For summer, pleated skirts look more youthful and fresh when worn with twin sets, sleeveless tanks or crocheted cardigans instead of blazers and starched shirts.

Currently, pleat widths range from razor thin to inches across. Here's a glossary to keep you current when the subject of pleats comes up in conversation.

Pleat variations

- Accordion: Narrow, pressed-in pleats, similar to the folds of the bellows of an accordion, often edge stitched. Difficult to wear if you have a tummy bulge.

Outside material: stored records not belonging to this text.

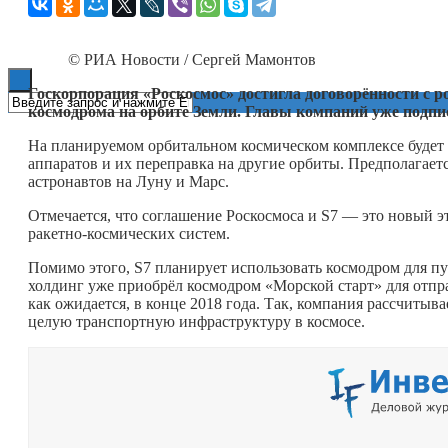
Книги
© РИА Новости / Сергей Мамонтов
Госкорпорация «Роскосмос» достигла договорённости с р
космодрома на орбите Земли. Главы компаний уже подпи
На планируемом орбитальном космическом комплексе будет 
аппаратов и их переправка на другие орбиты. Предполагает
астронавтов на Луну и Марс.
Отмечается, что соглашение Роскосмоса и S7 — это новый 
ракетно-космических систем.
Помимо этого, S7 планирует использовать космодром для пус
холдинг уже приобрёл космодром «Морской старт» для отпра
как ожидается, в конце 2018 года. Так, компания рассчитыва
целую транспортную инфраструктуру в космосе.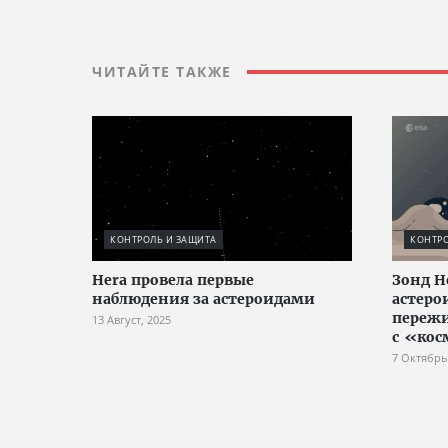
ЧИТАЙТЕ ТАКЖЕ
КОНТРОЛЬ И ЗАЩИТА
КОНТРО
Hera провела первые
Зонд H
наблюдения за астероидами
астеро
переж
13 Август, 2025
с «кос
7 Октябрь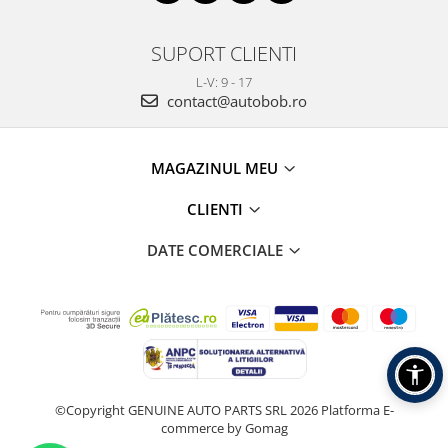
SUPORT CLIENTI
L-V: 9 - 17
contact@autobob.ro
MAGAZINUL MEU
CLIENTI
DATE COMERCIALE
©Copyright GENUINE AUTO PARTS SRL 2026
Platforma E-
commerce by Gomag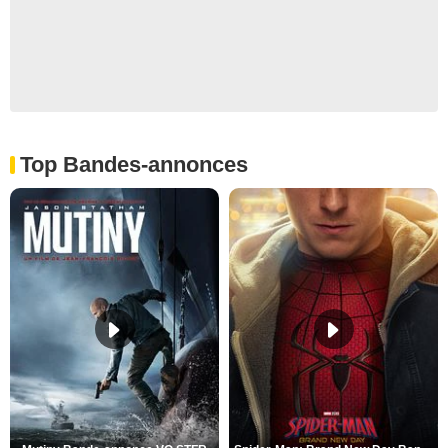
Top Bandes-annonces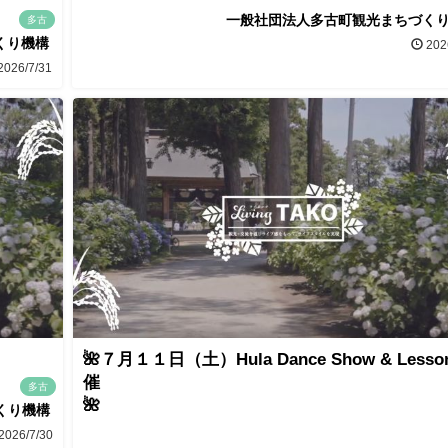
一般社団法人多古町観光まちづく
多古
くり機構
202
2026/7/31
🌺７月１１日（土）Hula Dance Show & Lesso
催
多古

くり機構
2026/7/30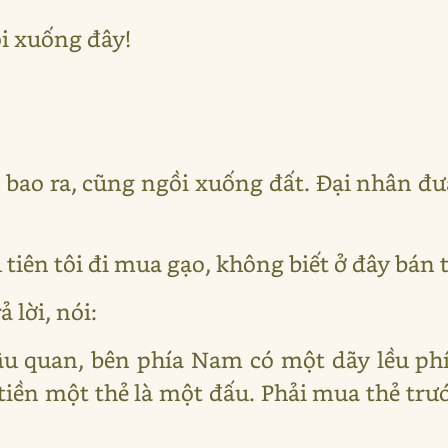
i xuống đây!
i bao ra, cũng ngồi xuống đất. Đại nhân đ
u tiên tôi đi mua gạo, không biết ở đây bán 
 lời, nói:
u quan, bên phía Nam có một dãy lều phí
tiền một thẻ là một đấu. Phải mua thẻ trướ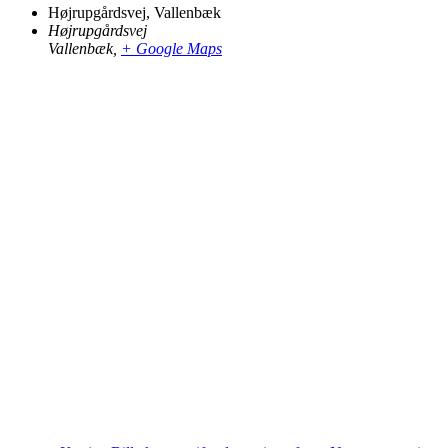
Højrupgårdsvej, Vallenbæk
Højrupgårdsvej
Vallenbæk
,
+ Google Maps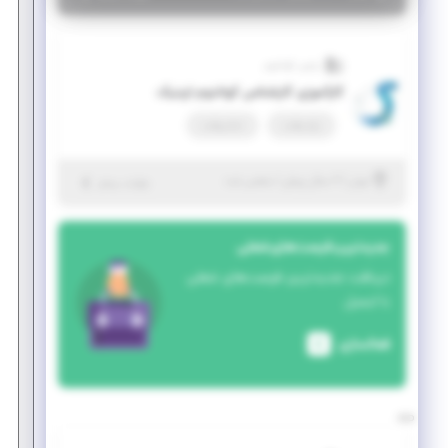
پارس کوانتوم
کارآموزی کارشناس کوانتوم اپتیک
پاره وقت
تمام وقت
|
۲ سال پیش
تهران
| منقضی شده
جزئیات بیشتر
جدیدترین فرصت‌های شغلی
دریافت جدیدترین فرصت‌های شغلی
با ایمیل
فعالسازی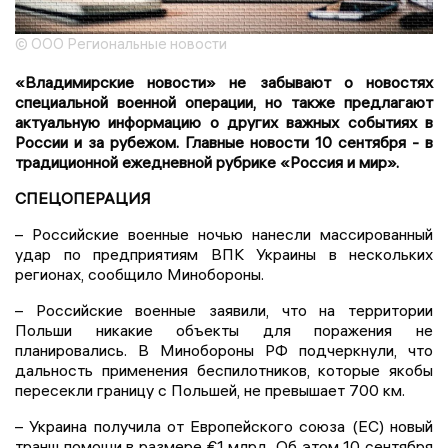
© ООО Региональные новости
«Владимирские новости» не забывают о новостях
специальной военной операции, но также предлагают
актуальную информацию о других важных событиях в
России и за рубежом. Главные новости 10 сентября - в
традиционной ежедневной рубрике «Россия и мир».
СПЕЦОПЕРАЦИЯ
– Российские военные ночью нанесли массированный
удар по предприятиям ВПК Украины в нескольких
регионах, сообщило Минобороны.
– Российские военные заявили, что на территории
Польши никакие объекты для поражения не
планировались. В Минобороны РФ подчеркнули, что
дальность применения беспилотников, которые якобы
пересекли границу с Польшей, не превышает 700 км.
– Украина получила от Европейского союза (ЕС) новый
транш помощи в размере €1 млрд. Об этом 10 сентября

- Bias: Pressed-in pleats cut on the diagonal, usually stitched part way down. Can be randomly placed on a skirt and a good choice if you are hippy or don't want an all-over pleated look.

- Fortuny: Crinklelike pleats, favored by designers Mary Mc-Fad-den and Issey Miyake, for skirts and trousers. Another form of this pleat is called broomstick pleating, popular several seasons ago for skirts. A flattering look on all figure types.

- Knife: Very narrow sharply pressed flat pleats going in same direction. Look for skirts in which these pleats start below the hips.

Tips for pleated skirt care

- Always use a skirt hanger.

- Press pleated skirts between wearings so the folds hold.

- Carefully tuck pleats under you when sitting.

- Expect to pay about $3.50 to have a pleated skirt dry-cleaned, plus 10 cents a pleat. Also read care labels carefully. In some types of skirts - broomstick or Fortuny - you are often advised to wash the garment in cold water rather than dry-clean it.